- _INPUT DATA_

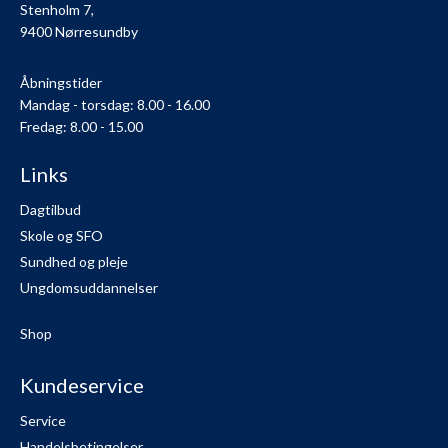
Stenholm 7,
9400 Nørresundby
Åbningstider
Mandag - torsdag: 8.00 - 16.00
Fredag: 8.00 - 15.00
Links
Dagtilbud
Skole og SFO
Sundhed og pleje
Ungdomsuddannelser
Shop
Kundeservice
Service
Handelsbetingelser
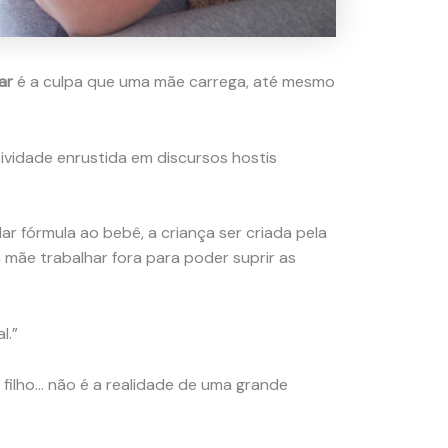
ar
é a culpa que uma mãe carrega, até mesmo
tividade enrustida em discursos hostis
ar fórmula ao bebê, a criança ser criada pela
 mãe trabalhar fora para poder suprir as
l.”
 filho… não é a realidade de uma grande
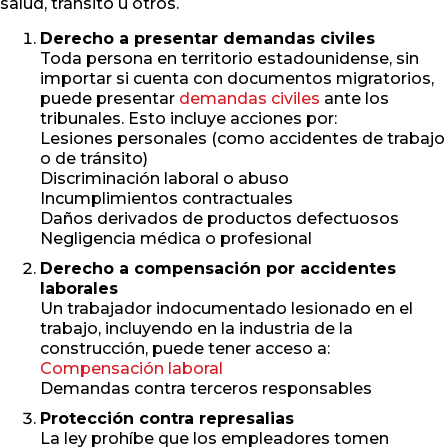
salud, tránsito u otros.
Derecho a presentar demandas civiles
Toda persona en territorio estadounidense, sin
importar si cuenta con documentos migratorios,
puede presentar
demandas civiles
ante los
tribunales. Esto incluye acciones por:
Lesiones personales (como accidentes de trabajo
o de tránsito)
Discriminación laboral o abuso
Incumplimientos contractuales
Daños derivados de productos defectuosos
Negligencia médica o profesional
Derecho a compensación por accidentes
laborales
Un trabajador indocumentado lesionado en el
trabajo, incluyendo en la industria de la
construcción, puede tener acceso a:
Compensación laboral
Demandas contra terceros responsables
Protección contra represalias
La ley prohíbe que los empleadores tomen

- _PROBLEM STATEMENT_
Restate word for word the lines in the material above from the one with "Lesiones personales (como" to the one with "Compensación laboral"; both of those lines count, and nothing else does.

- _FINAL ANSWER_
Lesiones personales (como accidentes de trabajo
o de tránsito)
Discriminación laboral o abuso
Incumplimientos contractuales
Daños derivados de productos defectuosos
Negligencia médica o profesional
Derecho a compensación por accidentes
laborales
Un trabajador indocumentado lesionado en el
trabajo, incluyendo en la industria de la
construcción, puede tener acceso a:
Compensación laboral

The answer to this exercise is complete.